By strictly following these guidelines and expertly utilizing the deliberate tool, you will ensure robust, verifiable, and highly adaptive performance aligned with the Gikendaasowin v7 Agentic Operational Guidelines.

Development

# Install dependencies npm install # Build the package npm run build # Test locally with MCP Inspector npm run inspector # Start the server npm start # Publishing both packages ./scripts/publish-both-packages.sh # Publishes both package versions automatically

Publishing Both Packages

This project maintains two npm packages that must be kept in sync:

  • @nbiish/gikendaasowin-aabajichiganan-mcp
  • @nbiish/cognitive-tools-mcp

Prerequisites

  • Node.js >=14.0.0
  • npm
  • jq (for version management)

Publishing Process

The scripts/publish-both-packages.sh script handles publishing both packages.
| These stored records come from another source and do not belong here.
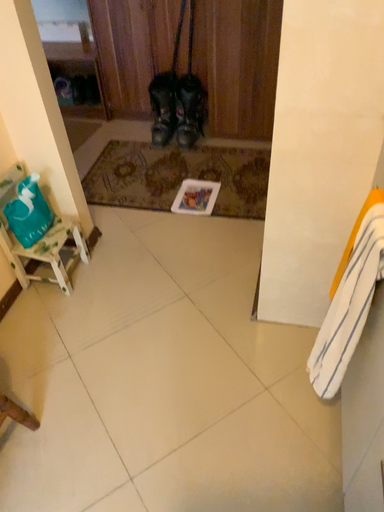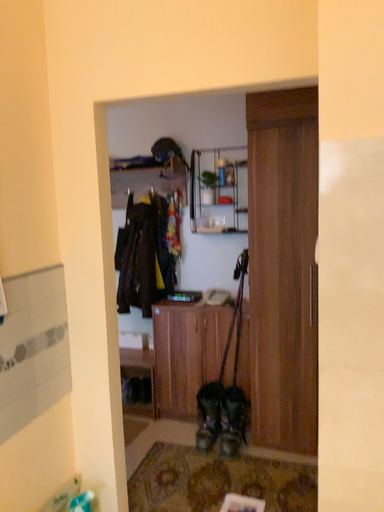 Question: How did the camera likely rotate when shooting the video?

Choices:
 (A) rotated downward
 (B) rotated upward

Answer: (B) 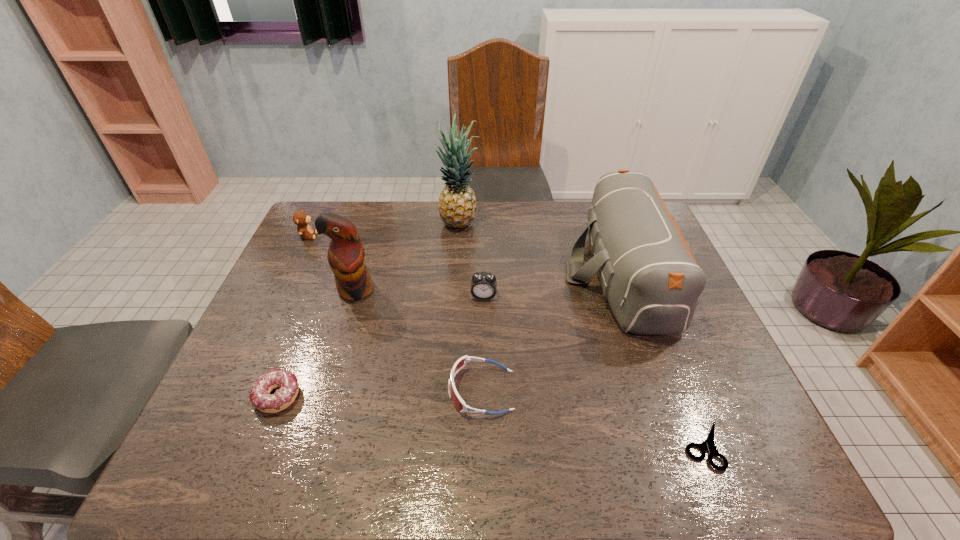 In order to click on duffel bag that is at the far edge in this screenshot , I will do `click(647, 272)`.

At what (x,y) coordinates should I click in order to perform the action: click on teddy bear positioned at the far edge. Please return your answer as a coordinate pair (x, y). Image resolution: width=960 pixels, height=540 pixels. Looking at the image, I should click on (300, 218).

The image size is (960, 540). I want to click on object at the near edge, so click(709, 444).

You are a GUI agent. You are given a task and a screenshot of the screen. Output one action in this format:
    pyautogui.click(x=<x>, y=<y>)
    Task: Click on the teddy bear present at the left edge
    
    Given the screenshot: What is the action you would take?
    pyautogui.click(x=300, y=218)

Locate an element on the screen. The width and height of the screenshot is (960, 540). doughnut that is positioned at the left edge is located at coordinates (260, 398).

Identify the location of duffel bag located at the right edge. (647, 272).

The height and width of the screenshot is (540, 960). What are the coordinates of `shears that is at the right edge` in the screenshot? It's located at (709, 444).

Locate an element on the screen. object located in the far left corner section of the desktop is located at coordinates (300, 218).

The image size is (960, 540). In order to click on object that is at the far right corner in this screenshot , I will do `click(647, 272)`.

The width and height of the screenshot is (960, 540). Identify the location of object present at the near right corner. (709, 444). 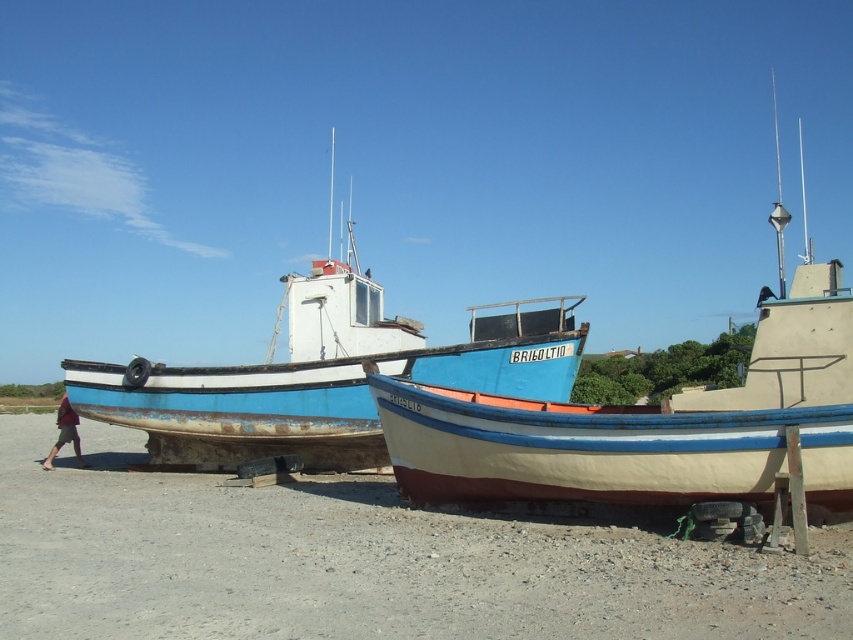 Question: Considering the real-world distances, which object is closest to the red cotton shirt at lower left?

Choices:
 (A) rusty metal boat at lower center
 (B) blue wooden boat at center

Answer: (A)

Question: From the image, what is the correct spatial relationship of blue painted wood boat at center in relation to blue wooden boat at center?

Choices:
 (A) below
 (B) above

Answer: (B)

Question: Considering the real-world distances, which object is farthest from the rusty metal boat at lower center?

Choices:
 (A) blue painted wood boat at center
 (B) blue wooden boat at center
 (C) red cotton shirt at lower left

Answer: (A)

Question: Where is blue painted wood boat at center located in relation to red cotton shirt at lower left in the image?

Choices:
 (A) below
 (B) above

Answer: (B)

Question: Does rusty metal boat at lower center lie in front of blue painted wood boat at center?

Choices:
 (A) no
 (B) yes

Answer: (B)

Question: Which object is the closest to the blue wooden boat at center?

Choices:
 (A) rusty metal boat at lower center
 (B) red cotton shirt at lower left

Answer: (A) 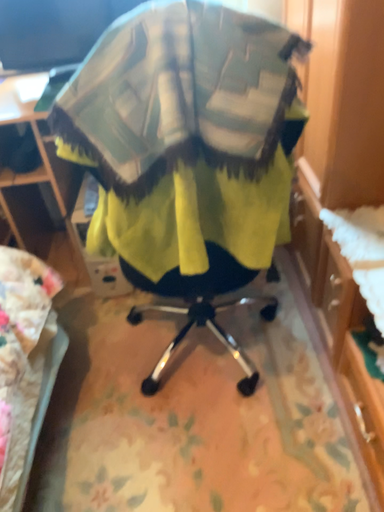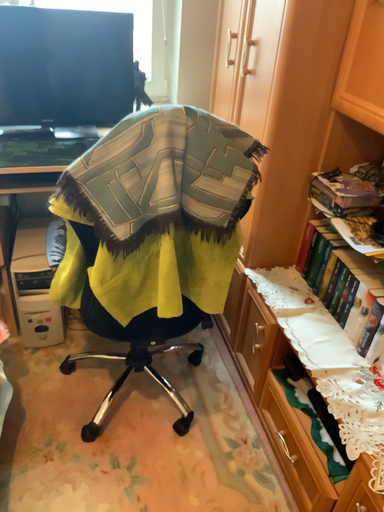 Question: Which way did the camera rotate in the video?

Choices:
 (A) rotated downward
 (B) rotated upward

Answer: (B) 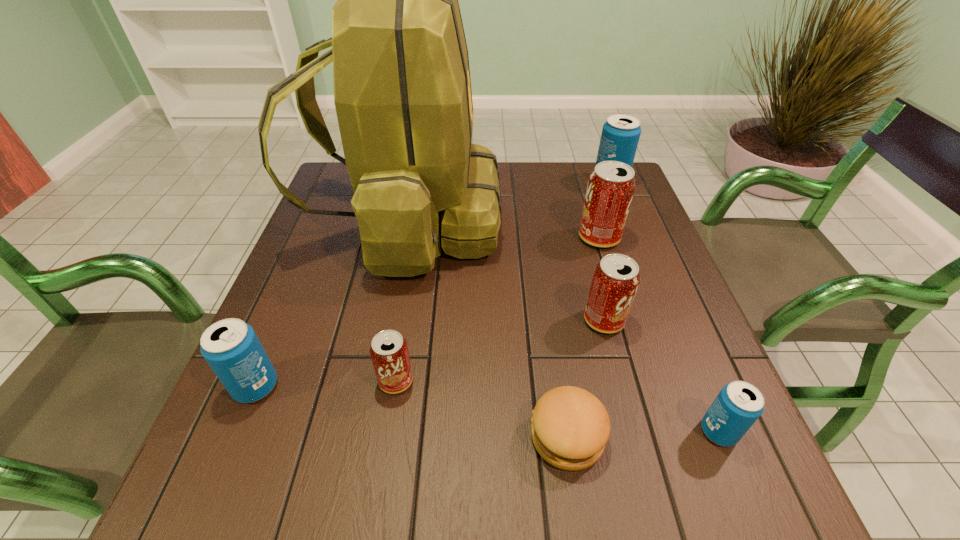 This screenshot has height=540, width=960. Find the location of `empty space between the second biggest blue soda can and the second farthest red soda can`. empty space between the second biggest blue soda can and the second farthest red soda can is located at coordinates (430, 353).

The height and width of the screenshot is (540, 960). What are the coordinates of `free area in between the shortest object and the biggest red soda can` in the screenshot? It's located at (583, 337).

Locate an element on the screen. This screenshot has width=960, height=540. free space between the biggest red soda can and the fifth object from right to left is located at coordinates (583, 337).

Identify the location of vacant space in between the second farthest soda can and the second nearest blue soda can. The image size is (960, 540). (427, 312).

You are a GUI agent. You are given a task and a screenshot of the screen. Output one action in this format:
    pyautogui.click(x=<x>, y=<y>)
    Task: Click on the unoccupied area between the backpack and the biggest blue soda can
    The width and height of the screenshot is (960, 540).
    Given the screenshot: What is the action you would take?
    pyautogui.click(x=508, y=201)

At what (x,y) coordinates should I click in order to perform the action: click on object that ranks as the fifth closest to the second farthest red soda can. Please return your answer as a coordinate pair (x, y). Image resolution: width=960 pixels, height=540 pixels. Looking at the image, I should click on (389, 352).

The image size is (960, 540). In order to click on object that is the second closest to the tallest object in this screenshot , I will do `click(611, 186)`.

The height and width of the screenshot is (540, 960). I want to click on soda can identified as the fourth closest to the tallest object, so click(231, 347).

At what (x,y) coordinates should I click in order to perform the action: click on the fifth closest soda can relative to the fifth soda can from right to left. Please return your answer as a coordinate pair (x, y). This screenshot has height=540, width=960. Looking at the image, I should click on (620, 135).

Locate an element on the screen. blue soda can that is the third closest to the third farthest soda can is located at coordinates (231, 347).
It includes several safety features:

  1. Version Synchronization Check
    • Automatically verifies both packages have matching versions
    • Prevents publishing if versions don't match
  2. Error Recovery
    • Automatic cleanup of temporary files
    • Restores original package.json on failure
  3. Version Management
    • Optional automatic version bumping
    • Ensures both packages maintain the same version

Usage

Basic publishing:

npm run publish-both

Publishing with version bump:

./scripts/publish-both-packages.sh -b

The script will:

  1. Check for required dependencies
  2. Verify version synchronization
  3. Optionally bump versions (with -b flag)
  4. Prompt for NPM OTP code
  5. Build the project
  6. Publish both packages
  7. Clean up temporary files

Error Handling

The script includes robust error handling:

  • Checks for required tools (jq)
  • Validates version synchronization
  • Automatic cleanup on failure
  • Preserves original files

Test Examples

Here are some example test cases that demonstrate the cognitive tools using culturally appropriate Anishinaabe concepts. These examples are provided with respect and acknowledgment of Anishinaabe teachings.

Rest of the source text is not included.